RECORDS —

=== Section Start ===

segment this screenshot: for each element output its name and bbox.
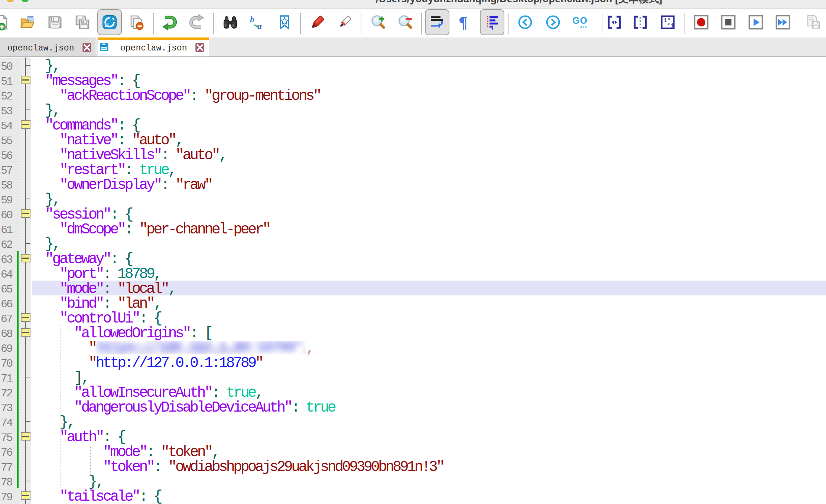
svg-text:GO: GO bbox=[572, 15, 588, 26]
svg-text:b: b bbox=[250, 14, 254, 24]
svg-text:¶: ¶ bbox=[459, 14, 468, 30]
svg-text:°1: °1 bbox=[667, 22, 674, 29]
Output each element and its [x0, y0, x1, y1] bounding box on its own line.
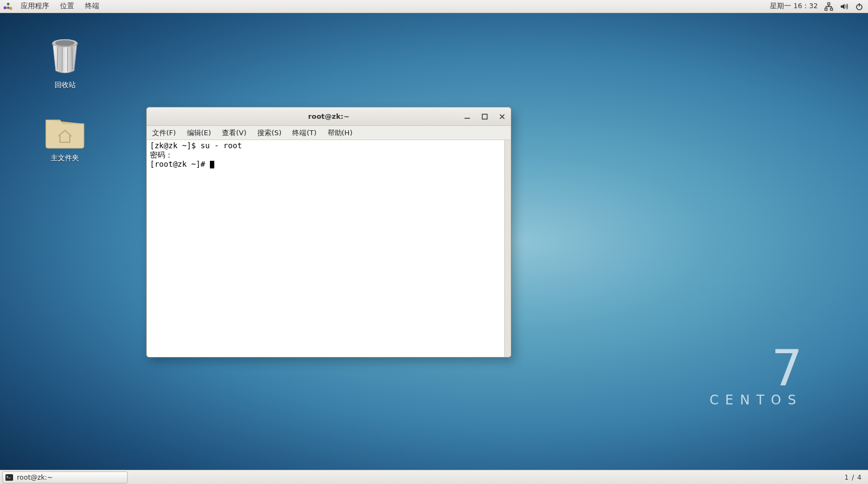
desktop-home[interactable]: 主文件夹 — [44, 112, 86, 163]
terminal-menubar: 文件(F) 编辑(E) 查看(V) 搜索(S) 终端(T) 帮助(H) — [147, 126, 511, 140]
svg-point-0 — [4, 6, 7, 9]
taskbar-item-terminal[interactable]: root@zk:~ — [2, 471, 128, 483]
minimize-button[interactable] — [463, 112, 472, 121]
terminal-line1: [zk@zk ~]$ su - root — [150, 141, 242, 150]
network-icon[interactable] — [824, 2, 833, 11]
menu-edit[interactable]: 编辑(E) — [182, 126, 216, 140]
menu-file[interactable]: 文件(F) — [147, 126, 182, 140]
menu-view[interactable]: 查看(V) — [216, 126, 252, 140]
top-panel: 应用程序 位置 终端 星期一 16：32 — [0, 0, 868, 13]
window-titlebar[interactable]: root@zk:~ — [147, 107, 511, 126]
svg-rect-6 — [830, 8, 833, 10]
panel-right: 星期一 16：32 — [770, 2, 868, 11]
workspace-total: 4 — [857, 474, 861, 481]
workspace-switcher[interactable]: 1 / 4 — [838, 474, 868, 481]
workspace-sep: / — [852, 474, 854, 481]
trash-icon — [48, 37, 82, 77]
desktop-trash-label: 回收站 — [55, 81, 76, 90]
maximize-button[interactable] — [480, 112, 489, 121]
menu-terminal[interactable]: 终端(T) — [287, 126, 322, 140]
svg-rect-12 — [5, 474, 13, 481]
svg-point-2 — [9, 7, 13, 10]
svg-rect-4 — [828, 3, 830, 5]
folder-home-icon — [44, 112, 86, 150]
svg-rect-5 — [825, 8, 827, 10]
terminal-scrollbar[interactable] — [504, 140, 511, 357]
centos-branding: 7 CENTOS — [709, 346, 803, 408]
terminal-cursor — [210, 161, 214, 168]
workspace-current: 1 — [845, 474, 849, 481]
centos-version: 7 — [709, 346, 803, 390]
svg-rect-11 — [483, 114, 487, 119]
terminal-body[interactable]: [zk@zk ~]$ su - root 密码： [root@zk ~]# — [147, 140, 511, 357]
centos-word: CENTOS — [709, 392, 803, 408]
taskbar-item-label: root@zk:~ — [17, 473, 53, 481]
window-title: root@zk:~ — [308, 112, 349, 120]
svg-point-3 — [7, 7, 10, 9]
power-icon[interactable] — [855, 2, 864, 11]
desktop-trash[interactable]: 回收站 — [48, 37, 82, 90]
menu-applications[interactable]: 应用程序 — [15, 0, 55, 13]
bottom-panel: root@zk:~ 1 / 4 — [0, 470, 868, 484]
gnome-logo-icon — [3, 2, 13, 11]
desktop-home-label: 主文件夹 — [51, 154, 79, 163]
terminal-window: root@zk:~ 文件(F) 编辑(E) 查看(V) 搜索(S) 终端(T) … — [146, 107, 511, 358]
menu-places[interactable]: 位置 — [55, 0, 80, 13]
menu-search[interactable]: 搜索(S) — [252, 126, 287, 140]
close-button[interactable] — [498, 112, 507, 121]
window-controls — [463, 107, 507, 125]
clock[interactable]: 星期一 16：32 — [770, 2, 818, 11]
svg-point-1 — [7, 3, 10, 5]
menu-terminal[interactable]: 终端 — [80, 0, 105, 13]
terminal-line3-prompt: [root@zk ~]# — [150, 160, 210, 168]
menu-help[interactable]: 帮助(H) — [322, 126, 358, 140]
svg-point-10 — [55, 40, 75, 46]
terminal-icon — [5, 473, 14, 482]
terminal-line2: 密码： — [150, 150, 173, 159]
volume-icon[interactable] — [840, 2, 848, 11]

=== Section End ===
=== Section Start ===

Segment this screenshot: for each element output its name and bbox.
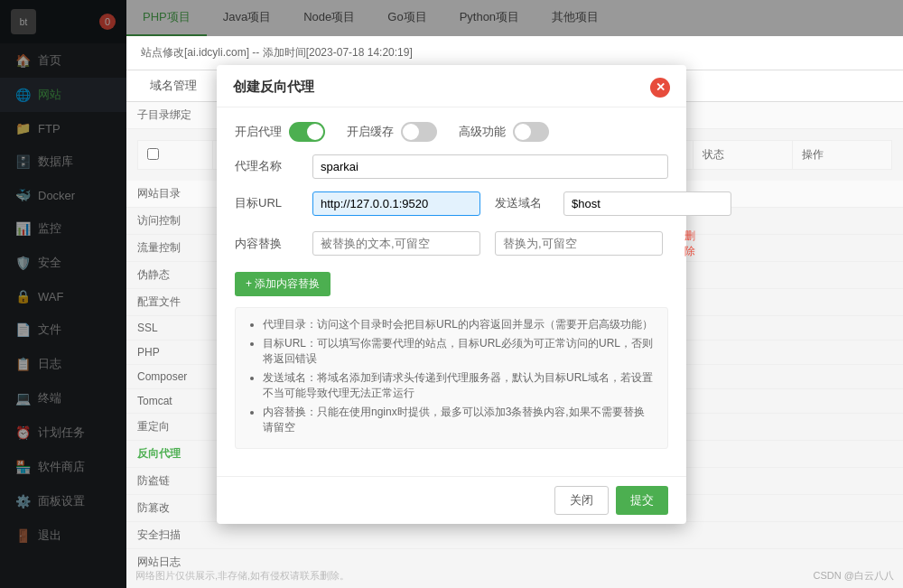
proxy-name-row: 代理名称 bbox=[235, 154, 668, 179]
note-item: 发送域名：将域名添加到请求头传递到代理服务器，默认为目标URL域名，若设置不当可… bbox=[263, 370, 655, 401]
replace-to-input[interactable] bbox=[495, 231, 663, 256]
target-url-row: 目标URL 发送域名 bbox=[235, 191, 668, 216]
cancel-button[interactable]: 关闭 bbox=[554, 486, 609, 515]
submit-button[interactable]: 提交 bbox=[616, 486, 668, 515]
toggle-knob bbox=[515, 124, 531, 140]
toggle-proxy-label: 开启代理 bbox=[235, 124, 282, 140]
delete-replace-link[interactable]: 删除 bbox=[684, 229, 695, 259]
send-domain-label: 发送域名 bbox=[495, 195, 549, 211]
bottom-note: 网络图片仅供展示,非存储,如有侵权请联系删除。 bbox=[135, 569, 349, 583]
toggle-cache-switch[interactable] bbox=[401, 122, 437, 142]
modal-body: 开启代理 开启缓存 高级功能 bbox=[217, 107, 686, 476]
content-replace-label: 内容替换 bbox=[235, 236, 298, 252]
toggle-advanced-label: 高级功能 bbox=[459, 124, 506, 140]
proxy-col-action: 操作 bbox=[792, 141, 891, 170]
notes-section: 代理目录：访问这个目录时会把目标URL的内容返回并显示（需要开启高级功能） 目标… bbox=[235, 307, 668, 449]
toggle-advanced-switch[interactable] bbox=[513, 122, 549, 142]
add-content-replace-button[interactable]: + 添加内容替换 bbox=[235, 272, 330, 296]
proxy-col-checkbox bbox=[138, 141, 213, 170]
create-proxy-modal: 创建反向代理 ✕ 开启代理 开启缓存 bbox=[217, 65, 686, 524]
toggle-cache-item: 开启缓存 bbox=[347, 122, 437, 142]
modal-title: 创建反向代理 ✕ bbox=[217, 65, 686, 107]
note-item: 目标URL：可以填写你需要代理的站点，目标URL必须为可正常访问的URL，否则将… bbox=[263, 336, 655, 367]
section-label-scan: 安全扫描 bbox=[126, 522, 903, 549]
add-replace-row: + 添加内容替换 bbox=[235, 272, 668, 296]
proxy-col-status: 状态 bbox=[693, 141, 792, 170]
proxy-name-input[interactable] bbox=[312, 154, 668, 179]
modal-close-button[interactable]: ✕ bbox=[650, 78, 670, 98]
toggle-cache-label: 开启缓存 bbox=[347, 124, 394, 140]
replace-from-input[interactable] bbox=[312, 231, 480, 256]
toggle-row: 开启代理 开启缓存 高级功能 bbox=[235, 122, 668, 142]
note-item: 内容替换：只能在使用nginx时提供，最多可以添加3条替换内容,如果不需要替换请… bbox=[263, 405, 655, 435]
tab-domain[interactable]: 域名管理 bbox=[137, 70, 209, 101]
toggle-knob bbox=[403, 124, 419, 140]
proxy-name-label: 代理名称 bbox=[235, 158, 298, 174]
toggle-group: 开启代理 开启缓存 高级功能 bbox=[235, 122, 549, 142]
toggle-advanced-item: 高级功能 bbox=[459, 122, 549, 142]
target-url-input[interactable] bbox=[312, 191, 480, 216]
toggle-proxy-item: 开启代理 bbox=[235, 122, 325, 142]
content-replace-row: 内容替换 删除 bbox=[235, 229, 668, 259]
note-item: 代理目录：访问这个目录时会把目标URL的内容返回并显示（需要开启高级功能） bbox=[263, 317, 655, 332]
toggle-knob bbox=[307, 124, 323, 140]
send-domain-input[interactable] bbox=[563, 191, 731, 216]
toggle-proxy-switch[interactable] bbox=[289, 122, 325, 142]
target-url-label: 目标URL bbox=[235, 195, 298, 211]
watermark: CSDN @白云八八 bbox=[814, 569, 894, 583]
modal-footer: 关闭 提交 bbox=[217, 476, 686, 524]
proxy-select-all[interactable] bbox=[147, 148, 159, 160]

=== Section End ===

EXERCISE PROMPT — Of the lines in the data, report each one containing the string "icon".

RESULT BELOW —
network-icon[interactable] — [824, 2, 833, 11]
trash-icon — [48, 37, 82, 77]
folder-home-icon — [44, 112, 86, 150]
power-icon[interactable] — [855, 2, 864, 11]
gnome-logo-icon — [3, 2, 13, 11]
terminal-icon — [5, 473, 14, 482]
volume-icon[interactable] — [840, 2, 848, 11]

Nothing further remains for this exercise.